Obviously, if LSAs are not being refreshed periodically, some of the robustness inherent to OSPF is lost. This should be a factor when considering whether to run OSPF over a demand circuit.

Another consideration is that with no Hellos exchanged across a demand circuit, there is no keepalive function. If a router on one end of the circuit becomes unreachable, the neighbor on the other end will not detect it. A solution to the detection of a failed neighbor, called neighbor probing, is proposed in RFC 3883.^[9] With neighbor probing, any time the link is connected for the transmission of application packets OSPF can send Updates and look for Acknowledgments. However, probing only takes place when the link is up for packet transmission; the link is not brought up just for probing.

^[9] Sira Panduranga Rao, Alex Zinin, and Abhay Roy, "Detecting Inactive Neighbors over OSPF Demand Circuits (DC)," RFC 3883, October 2004.

There is also a potential situation in which the neighbor is available but the link is not. Again, the lack of Hellos means this condition cannot be detected. So, there must be a presumption of reachability, meaning that the circuit is presumed to be available when needed. If for some reason a connection cannot be established, OSPF does not report the link as down. Instead, the link is considered oversubscribed and packets destined to transit the link are dropped.

Yet another consideration has to do with network management software. The routers at each end of a demand circuit still refresh their LSAs out all other interfaces; periodic refreshes are suppressed only across the demand circuit. This means that the sequence number of the same LSA might not match in databases on each side of the circuit, which can lead some network management applications to falsely conclude that the databases in an area are not synchronized.

All in all, running OSPF over demand circuits in a modern network is probably a bad idea. The extension was developed in the mid-1990s, when such links were more common than they are today. But when a dial-up or low-bandwidth ISDN link is used in current networks, presumably it connects a stub router to the network rather than serving as a transit link in the middle of an area. Therefore, a better and simpler solution is likely to be static routes at each end of the link.

Although OSPF over demand circuits might not be a good idea, the demand circuit extensions can be exploited for limiting overall flooding.^[10] A router performing this flood reduction continues to send Hellos to its neighbors but sets the DoNotAge bit in its LSAs as they are flooded so that they are not aged in other databases. The Cisco IOS command ip ospf flood-reduction is an example of a command enabling flood reduction.
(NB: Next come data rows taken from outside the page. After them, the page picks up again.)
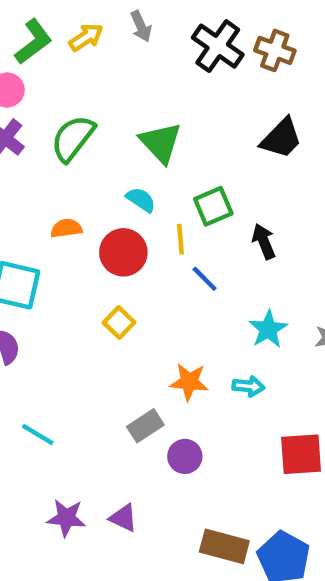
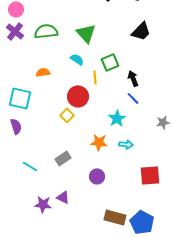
green semicircle: (73, 138) -> (46, 31), turned 45
red circle: (123, 252) -> (78, 96), moved
blue line: (205, 279) -> (133, 98), moved
cyan star: (268, 329) -> (117, 118), moved
gray rectangle: (145, 426) -> (63, 158), moved
purple triangle: (123, 518) -> (63, 197), moved

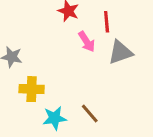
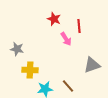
gray triangle: (120, 52) -> (92, 65), moved

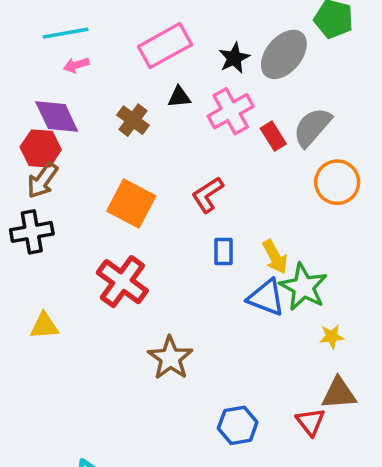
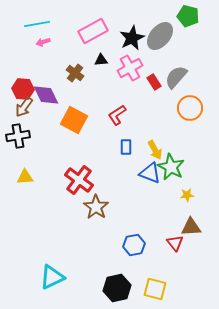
black star: (234, 58) -> (132, 38), size x1.4
purple diamond: (57, 117) -> (46, 95), moved
red cross: (122, 282) -> (79, 180), moved
yellow triangle: (44, 326) -> (25, 177), moved

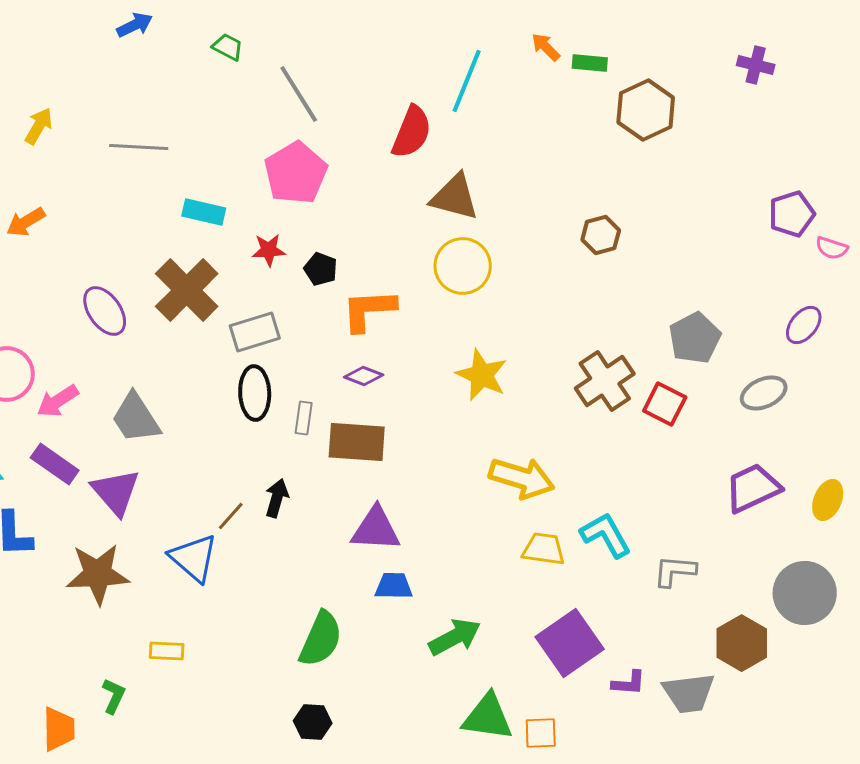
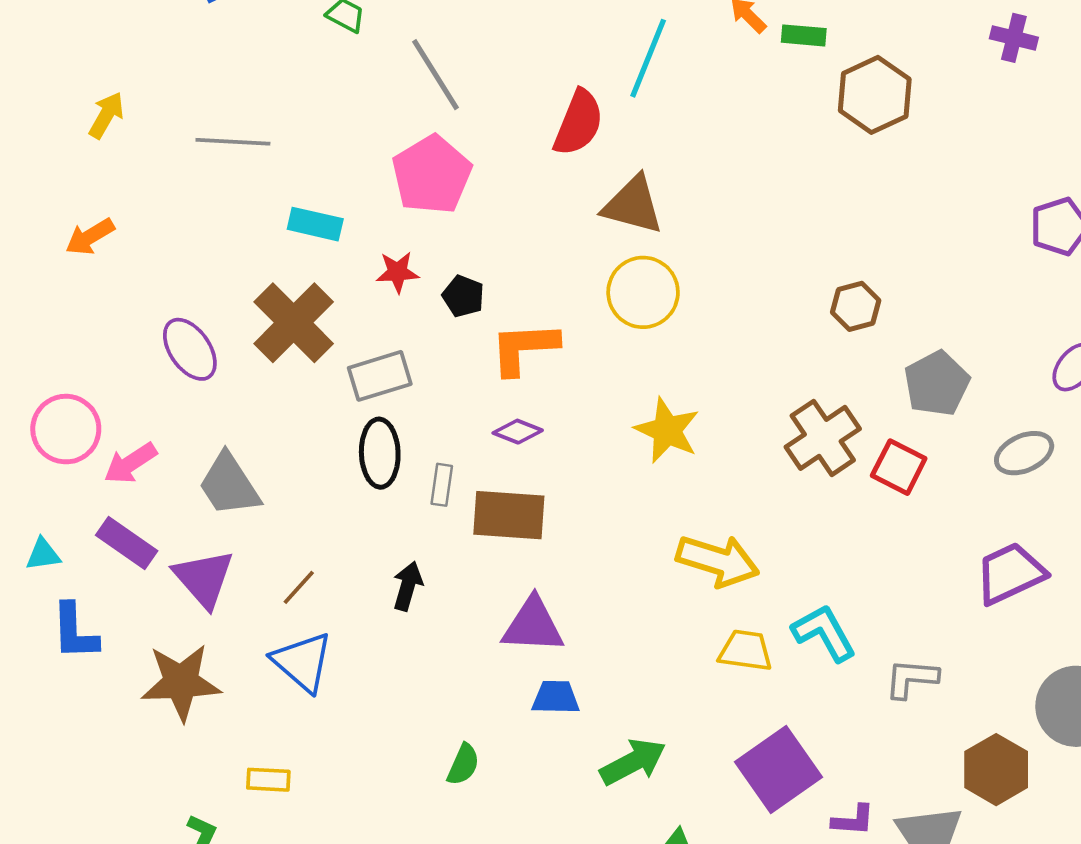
brown hexagon: (601, 235) -> (856, 306), moved
brown line: (231, 516) -> (299, 587), moved
green semicircle: (321, 639) -> (463, 765), size x0.6

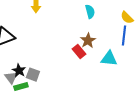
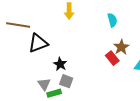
cyan semicircle: (90, 12) -> (112, 20), moved
black star: (19, 71) -> (60, 64), moved

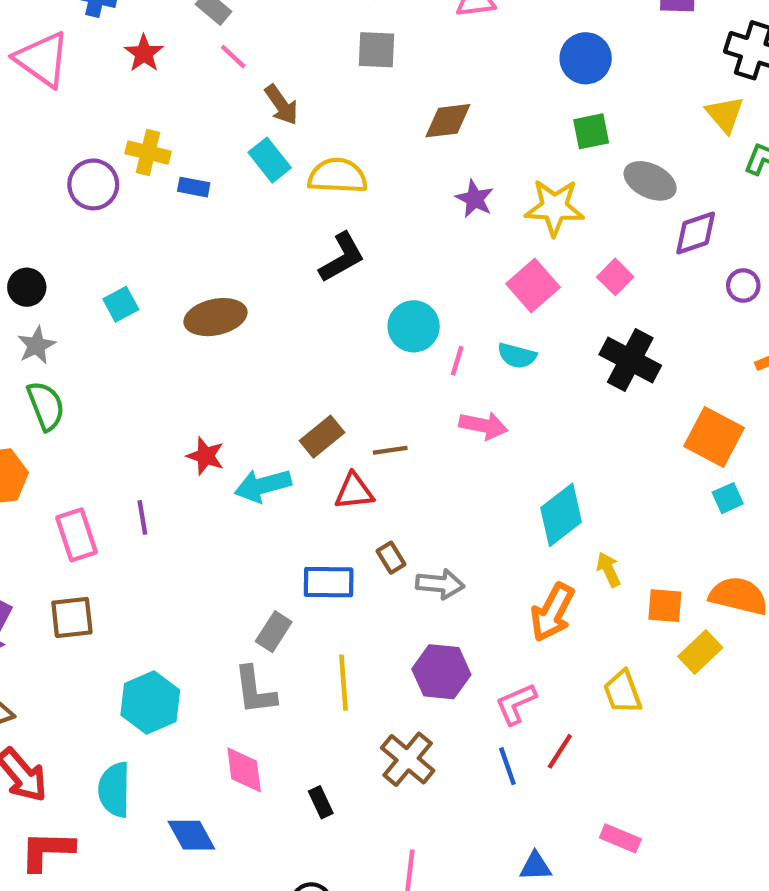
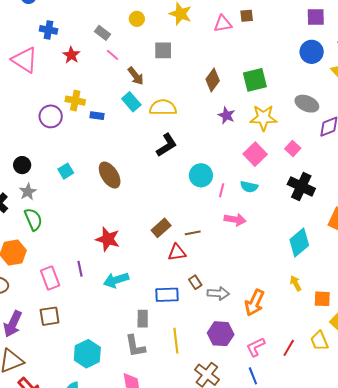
gray square: (376, 50) -> (163, 50), moved
blue circle: (586, 58) -> (312, 52), moved
brown diamond: (448, 121) -> (213, 80), turned -45
green square: (591, 131) -> (255, 80), moved, size x1.4
brown ellipse: (215, 317) -> (110, 175), turned 72
red star: (205, 456) -> (108, 239), size x1.4
cyan arrow: (263, 486) -> (116, 280), moved
cyan diamond: (561, 515) -> (299, 242), moved
orange arrow: (552, 612) -> (255, 303), moved
gray rectangle: (274, 632) -> (143, 319), turned -30
yellow trapezoid: (623, 692) -> (319, 341), moved
red line: (560, 751) -> (289, 348), moved

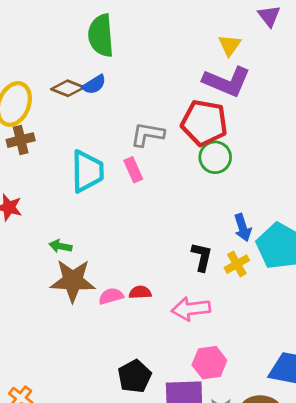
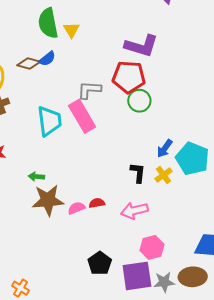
yellow triangle: (230, 45) -> (71, 30), moved
pink rectangle: (133, 170) -> (82, 116), size x1.8
blue arrow: (243, 228) -> (165, 149), turned 60

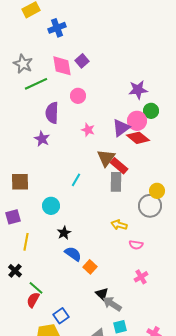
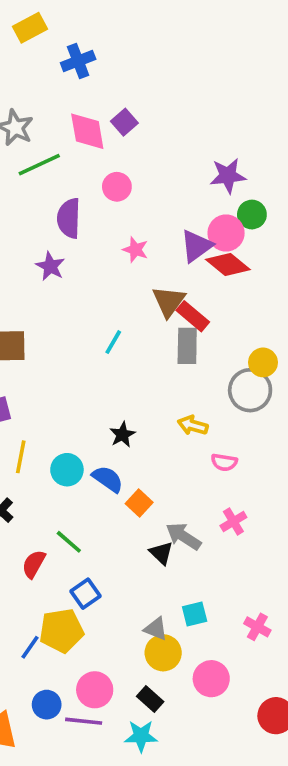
cyan circle: (51, 206) -> (67, 470), moved
black star: (64, 233) -> (122, 435), moved
green line: (36, 288) -> (69, 542), moved
gray arrow: (112, 304) -> (183, 536), moved

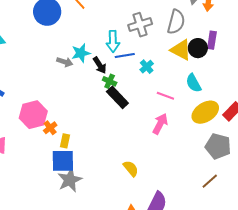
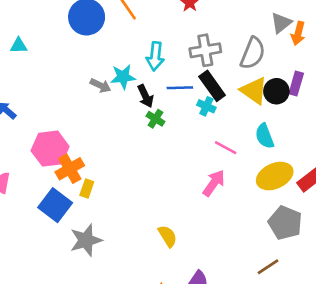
cyan arrow: (113, 41) -> (155, 56), moved
cyan cross: (147, 67) -> (206, 106), turned -32
black rectangle: (117, 97) -> (212, 86), moved
orange cross: (50, 128) -> (70, 169), size x1.5
blue square: (63, 161) -> (55, 205), moved, turned 30

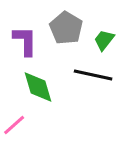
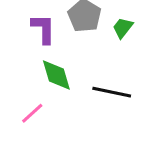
black line: (93, 75) -> (112, 92), moved

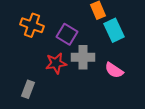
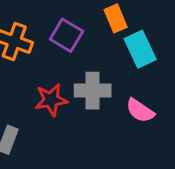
purple square: (67, 34) -> (66, 35), moved

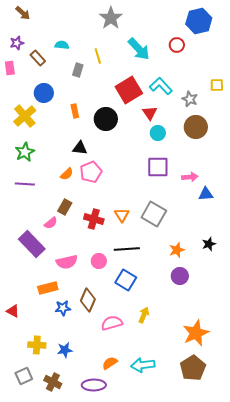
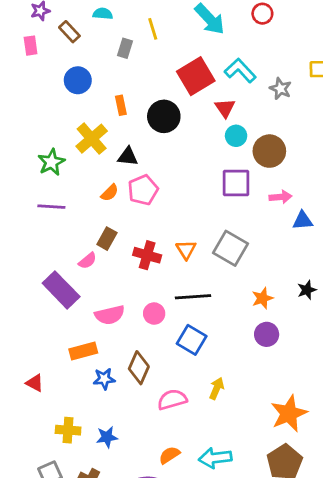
yellow cross: (25, 116) -> (92, 139), moved
brown circle: (196, 127) -> (269, 151), moved

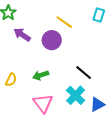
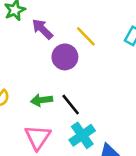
purple arrow: (22, 35) -> (42, 29), moved
black line: (84, 73) -> (71, 105), moved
As with the demand circuit extensions, existing LSAs are then reflooded only when a change occurs warranting a new instance. Specifically, a new instance of an LSA is flooded only if

^[10] Padma Pillay-Esnault, "OSPF Refresh and Flooding Reduction in Stable Technologies," draft-pillay-esnaultospf-flooding-07.txt, June 2003.

The LSA's Options field changes.
A new instance of an LSA is received which has an age of MaxAge or DoNotAge+MaxAge.
The Length field in the LSA header changes.
The contents of the LSA have changed, excluding the 20-octet header (because the sequence number and checksum are expected to change and do not indicate a topology change).

As with OSPF over demand circuits, the price you pay for this OSPF flood reduction is diminished robustness of the link state database maintenance. Therefore, you should use this option only in topologies that are normally stable and reliable.